"Brain fingerprinting" smudged

Best animated GIF ever! Comes with the caption "How it works" from an article about brain fingerprinting a.k.a. brain mapping in India. Because obviously investigators can reach down from the sky into the brain, smush a hand around, and emerge with a criminal memory. It's just like that. (I love how bouncy the brain is, too.)

It makes as much sense as calling such a process brain "fingerprinting" (which has nothing to do with memories, it's about identifying individual biometrics, which is why there's also DNA fingerprinting) when you're doing nothing of the kind. Perhaps in another form there are biometrics involving the concept of fingerprinting brains (no doubt there are, and retina scanning is close) but EEG to test for memories isn't that.

Brain fingerprinting involves measuring the MERMER paradigm EEG response during interrogation and although it has been used in some criminal cases in the US (without much success; Jimmy Ray Slaughter's capital execution appeal based on brain fingerprinting was denied), it has been soundly criticized.

"Note the repeated use of the adverb 'scientifically' -- a mannerism much in evidence among marketing copywriters, and charlatans," was one reaction to Dr. Farwell's claims. Methodology was another issue.

Brain fingerprinting was developed with the FBI and made its way to India's justice system for a terrorism trial. The fact it's now being used in sexual assault cases is alarming considering that the developer's own web site warns:

In what kinds of cases does Brain Fingerprinting testing not apply?

There are several types of cases where this technology does not apply. For example, in a disappearance, all the authorities may know is that someone disappeared. They may not know if any crime has been committed. Another situation where Brain Fingerprinting testing is not applicable is when everyone agrees on what happened, but there is disagreement as to the intent of the parties. For example, in a sexual assault case the alleged victim and the alleged perpetrator may agree exactly on what happened, but disagree on whether or not it was consensual.

The Forensic Science Laboratories in Mumbai have apparently not visited the web site (or their in-box to write me back). Perhaps their system came from another supplier; you can even build your own from open source. However, India signed a contract with Brain Fingerprinting in 2004. [This was alleged by a few web sites, not good sources, and the manufacturer denies sales in India, and informs me that a competitor in India is the source.] I wonder if they know the name was changed to brain mapping? At least in popular usage in India.

PBS produced a special on brain fingerprinting; (take a test and watch a video clip). But nobody seems to be looking at its use in India since the US introduced the technology. It's being misused, applied to the wrong cases, even though the source of the technology publicly warns against its use in sexual assault trials.

Even in appropriate cases: "The technique, however, can't be used on the mentally ill, heavy alcoholics and 'might fail on a habitual criminal.'"

That sure rules out a lot of cases, doesn't it?
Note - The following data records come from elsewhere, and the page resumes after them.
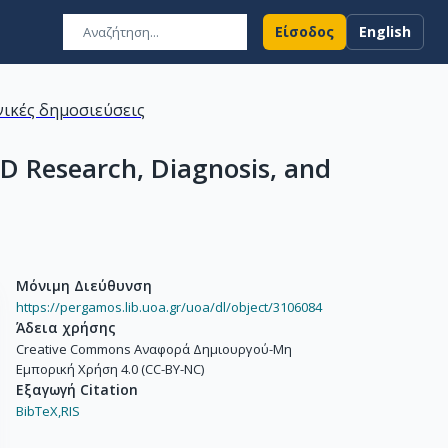
Είσοδος
English
ικές δημοσιεύσεις
BD Research, Diagnosis, and
Μόνιμη Διεύθυνση
https://pergamos.lib.uoa.gr/uoa/dl/object/3106084
Άδεια χρήσης
Creative Commons Αναφορά Δημιουργού-Μη
Εμπορική Χρήση 4.0 (CC-BY-NC)
Εξαγωγή Citation
BibTeX,
RIS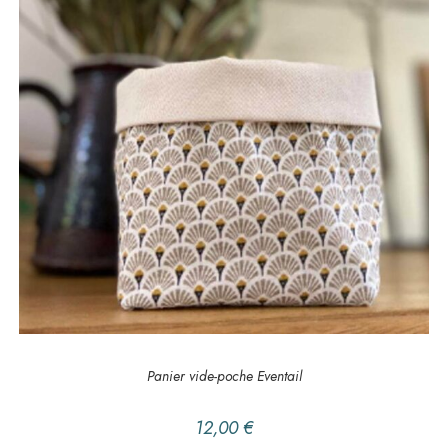
AJOUTER AU PANIER
DES IDEES CADEAU
,
Panier
Panier vide-poche Eventail
12,00
€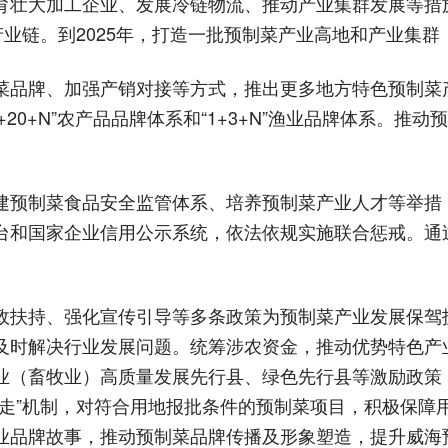
育壮大加工企业、发展冷链物流、推动产业集群发展等措
产业链。到2025年，打造一批预制菜产业高地和产业集
菜品牌、加强产销对接等方式，推出更多地方特色预制菜
1+20+N”农产品品牌体系和“1+3+N”渔业品牌体系。
建预制菜食品安全监管体系、培养预制菜产业人才等举措
台和国家企业信用公示系统，依法依规实施联合惩戒。通过
政扶持、强化宣传引导等多条政策为预制菜产业发展保驾
及时解决行业发展问题。统筹涉农资金，推动优势特色产
业（畜牧业）高质量发展先行县、绿色先行县等激励政策
目走”机制，对符合用地报批条件的预制菜项目，积极保障
业品牌故事，推动预制菜品牌传播及形象塑造，提升威海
And here in Psychophysiology: "...tests of deception detection based on P300 amplitude as a recognition index may be readily defeated with simple countermeasures that can be easily learned."

Lots more disputes, academic discussion on Farwell's article Using brain MERMER testing to detect knowledge despite efforts to conceal in the Journal of Forensic Sciences, listed here. Also, an article from the BBC on its use in the legal system in the UK. All very negative.

Then why is India using it? (And why is someone soliciting for donations to train 5000 brain fingerprinting technicians in Colorado?) There's also a procedure using sodium pentathol in interrogations, as mentioned in Deception Blog. Both of these techniques were developed - and debunked - in the US.

Clearly India's methods of investigation need as much re-examination as their rape laws. Are they benefitting from modernizations, or have they been deceived?


Blogger Eve said...

I may just be a humble undergrad, but the second I read about this (and the sodium pentathol) my crazy meter started blinking really fast.

4/4/06 05:22  
Anonymous Anonymous said...

another awesome investigative post - wow.

i was glad to read that someone has actually tested whether or not you can fake p300. It seems to me that a quick neurofeedback session (supplied by your defense lawyer?) could be all you need to fake a "brain fingerprinting" test.